В какой-то момент в глубине души проснулась гордыня. Не гордость, а именно высокомерное несогласие с происходящим - какого хрена я должна бежать за ним по тропинке с крутого берега, цепляя дурацким балахоном крапиву и срезанные ветки кустов, а он даже не предложил мне руку? Будто это я тут сильно жаждала обряда крещения, а не ему приспичило...
Притормозила у берега, с открытым ртом наблюдая за тем, как Лука... ступил в реку прямо так, в своей белоснежной ризе, мгновенно вымочив тяжёлые длинные одежды. Не сбавляя шаг, прошёл около двадцати метров, оказавшись в воде почти по пояс... Приблизился к торчащей со дна железной табуретке, сваренной из кусков арматуры, остановился, резко повернулся лицом к храму, принялся привычным жестом подбирать подол фелони, закрепляя его где-то на груди...
Только сейчас до меня дошло, что это не табуретка, а что-то вроде престола - на него Лука уверенно уложил какую-то книгу, большой крест, что-то ещё...
Он реально собирается крестить меня прямо в воде?!
- Ну чего встала? - запыхавшаяся баб Маша потрясла меня за рукав. - Раздевайся!
Тупо хлопнула глазами, бросив взгляд вверх, на церковь - там копошились какие-то люди, переставляли длинные столы...
Нет, я могу и раздеться, конечно, но...
- Давай-давай, ну! - Мария Михайловна сама потянула меня с меня балахон, не оставляя сомнений. - Лука тоже, конечно, удумал чего... Мог бы обойтись... - она ворчала сама с собой, помогая мне избавиться от одежды. - Крестик сыми! Он сам потом на тебя наденет...
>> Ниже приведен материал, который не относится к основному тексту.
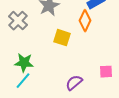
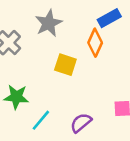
cyan line: (23, 81) -> (41, 120), moved

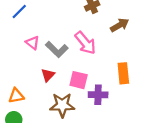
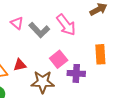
red triangle: (48, 75) -> (20, 65), moved, turned 32
pink square: (79, 80) -> (59, 59), turned 36

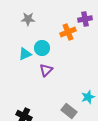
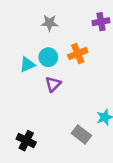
gray star: (28, 19) -> (50, 23), moved
orange cross: (68, 32) -> (78, 54), moved

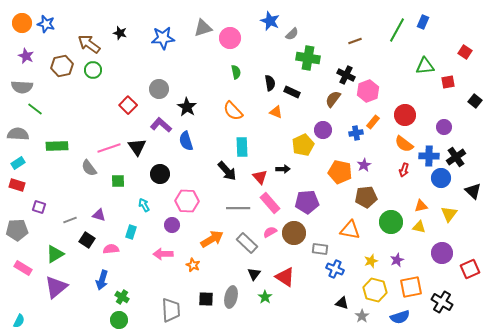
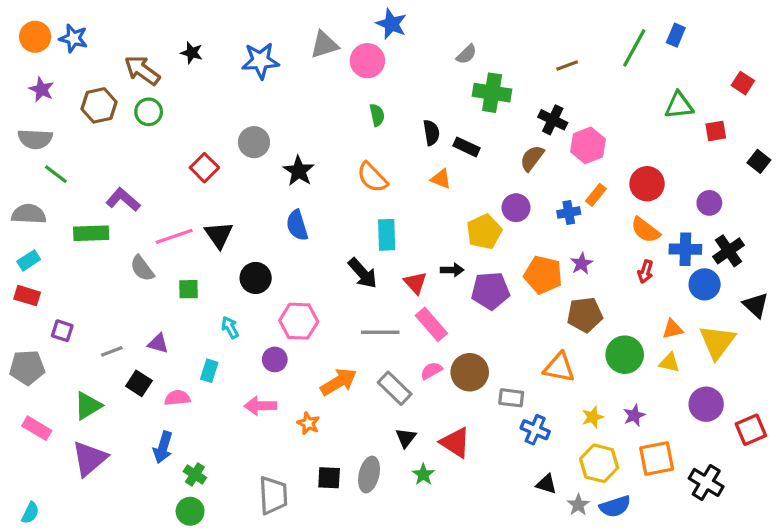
blue star: (270, 21) -> (391, 24), moved
purple L-shape: (161, 125) -> (123, 200), moved
purple pentagon: (307, 202) -> (490, 291), moved
yellow triangle: (449, 214) -> (717, 342), size x1.4
blue semicircle: (400, 317) -> (615, 506), moved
Ветер, до этого момента казавшийся слабым и по-летнему тёплым, вдруг стал студёным и влажным - обнажённая кожа покрылась мурашками, тело передёрнуло дрожью...
- Я что, голая пойду? - я машинально прижала руки к груди, почему-то невольно вспоминая прогретый салон своей Киа и дорогу домой...
- Зачем голая? - баб Маша безжалостно расстегнула мне лифчик. - Вот, в простыночку завернись! - она выудила из своей сумы тонкую ситцевую тряпку. Встряхнула её, огораживая меня от возможных чужих глаз. - Вот так хорошо будет...
Руки тряслись. Замотать эту пелёнку на груди на манер полотенца получилось не сразу. Как и расстегнуть золотую цепочку с крестиком...
Что-то мне подсказывало, что - да, Лука мог обойтись без этого цирка. Мог прямо в церкви совершить какое-нибудь помазание и отпустить меня с миром. Но он решил идти по самому сложному пути... Зачем? Чтобы испугать меня? Пфффф. Сам быстрее отступится. Но точно не я... Уже просто из принципа.
- Ну всё, - баб Маша мельком перекрестила меня, под нос прошептала какое-то благословение. - Ступай к нему, ступай! - она развернула меня к реке, подтолкнула за плечи...
Подняла взгляд вперёд.
Лука стоял как недвижимая скала среди мелких речных волн. Что-то негромко и монотонно читал по своей книжке...
С такого расстояния я не могла в деталях увидеть выражение его лица, но почему-то отчётливо ощутила энергетическую силу, исходящую от этого человека. Опасную, надрывную, не негативную, нет, скорее решительную и уверенную в своей непогрешимости и правоте...
В этот момент поняла - он не отступится. И если сейчас отступлюсь я - он только рассмеётся мне в лицо, навсегда низвергнув меня в ранг "бесовского отродья"...
Но я не собиралась отступать.
Единственное, что меня смущало - это холодная вода, внезапно нахлынувшая на мои босые ноги, утопающие в прибрежной жидкой грязи...
- Ну иди! Не бойся! - ворчливый голос бабы Маши выдернул меня из морока.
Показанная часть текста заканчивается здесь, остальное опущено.